Exercise description =>
All of the records below must be output exactly, with no pictures carried over.

The data =>
———

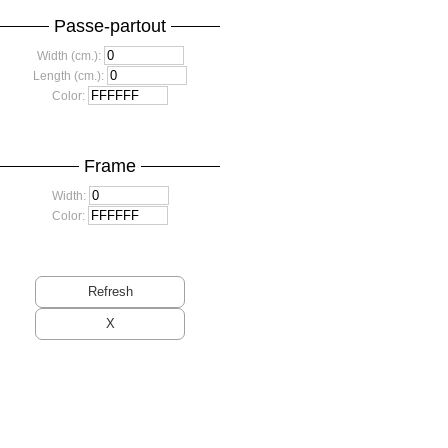
Passe-partout
Width (cm.):
Length (cm.):
Color:
Frame
Width:
Color:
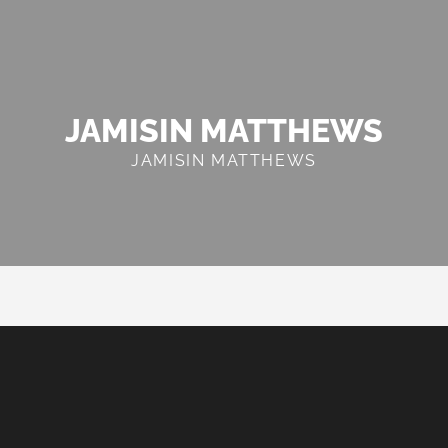
JAMISIN MATTHEWS
JAMISIN MATTHEWS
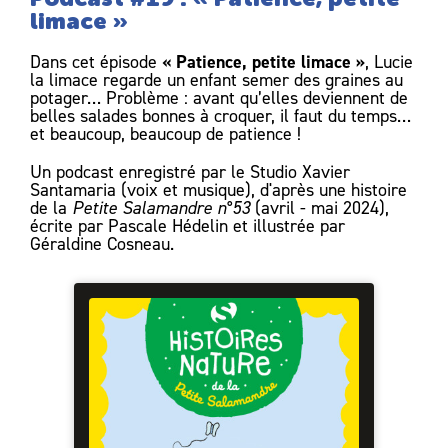
limace »
« Patience, petite limace »
Dans cet épisode
, Lucie
la limace regarde un enfant semer des graines au
potager… Problème : avant qu’elles deviennent de
belles salades bonnes à croquer, il faut du temps…
et beaucoup, beaucoup de patience !
Un podcast enregistré par le Studio Xavier
Santamaria (voix et musique), d'après une histoire
de la
Petite Salamandre n°53
(avril - mai 2024),
écrite par Pascale Hédelin et illustrée par
Géraldine Cosneau.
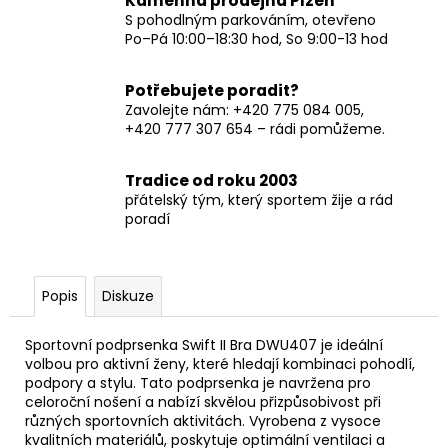
Kamenná prodejna Plzeň
S pohodlným parkováním, otevřeno
Po–Pá 10:00–18:30 hod, So 9:00-13 hod
Potřebujete poradit?
Zavolejte nám: +420 775 084 005,
+420 777 307 654 – rádi pomůžeme.
Tradice od roku 2003
přátelský tým, který sportem žije a rád
poradí
Popis
Diskuze
Sportovní podprsenka Swift II Bra DWU407 je ideální
volbou pro aktivní ženy, které hledají kombinaci pohodlí,
podpory a stylu. Tato podprsenka je navržena pro
celoroční nošení a nabízí skvělou přizpůsobivost při
různých sportovních aktivitách. Vyrobena z vysoce
kvalitních materiálů, poskytuje optimální ventilaci a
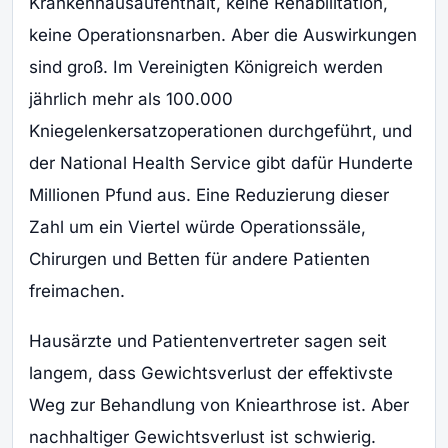
Krankenhausaufenthalt, keine Rehabilitation,
keine Operationsnarben. Aber die Auswirkungen
sind groß. Im Vereinigten Königreich werden
jährlich mehr als 100.000
Kniegelenkersatzoperationen durchgeführt, und
der National Health Service gibt dafür Hunderte
Millionen Pfund aus. Eine Reduzierung dieser
Zahl um ein Viertel würde Operationssäle,
Chirurgen und Betten für andere Patienten
freimachen.
Hausärzte und Patientenvertreter sagen seit
langem, dass Gewichtsverlust der effektivste
Weg zur Behandlung von Kniearthrose ist. Aber
nachhaltiger Gewichtsverlust ist schwierig.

———

Result of the task =>
Passe-partout
Width (cm.):
Length (cm.):
Color:
Frame
Width:
Color:
JAMISIN MATTHEWS
JAMISIN MATTHEWS
limace »
« Patience, petite limace »
Dans cet épisode
, Lucie
la limace regarde un enfant semer des graines au
potager… Problème : avant qu’elles deviennent de
belles salades bonnes à croquer, il faut du temps…
et beaucoup, beaucoup de patience !
Un podcast enregistré par le Studio Xavier
Santamaria (voix et musique), d'après une histoire
de la
Petite Salamandre n°53
(avril - mai 2024),
écrite par Pascale Hédelin et illustrée par
Géraldine Cosneau.
Kamenná prodejna Plzeň
S pohodlným parkováním, otevřeno
Po–Pá 10:00–18:30 hod, So 9:00-13 hod
Potřebujete poradit?
Zavolejte nám: +420 775 084 005,
+420 777 307 654 – rádi pomůžeme.
Tradice od roku 2003
přátelský tým, který sportem žije a rád
poradí
Popis
Diskuze
Sportovní podprsenka Swift II Bra DWU407 je ideální
volbou pro aktivní ženy, které hledají kombinaci pohodlí,
podpory a stylu. Tato podprsenka je navržena pro
celoroční nošení a nabízí skvělou přizpůsobivost při
různých sportovních aktivitách. Vyrobena z vysoce
kvalitních materiálů, poskytuje optimální ventilaci a
Krankenhausaufenthalt, keine Rehabilitation,
keine Operationsnarben. Aber die Auswirkungen
sind groß. Im Vereinigten Königreich werden
jährlich mehr als 100.000
Kniegelenkersatzoperationen durchgeführt, und
der National Health Service gibt dafür Hunderte
Millionen Pfund aus. Eine Reduzierung dieser
Zahl um ein Viertel würde Operationssäle,
Chirurgen und Betten für andere Patienten
freimachen.
Hausärzte und Patientenvertreter sagen seit
langem, dass Gewichtsverlust der effektivste
Weg zur Behandlung von Kniearthrose ist. Aber
nachhaltiger Gewichtsverlust ist schwierig.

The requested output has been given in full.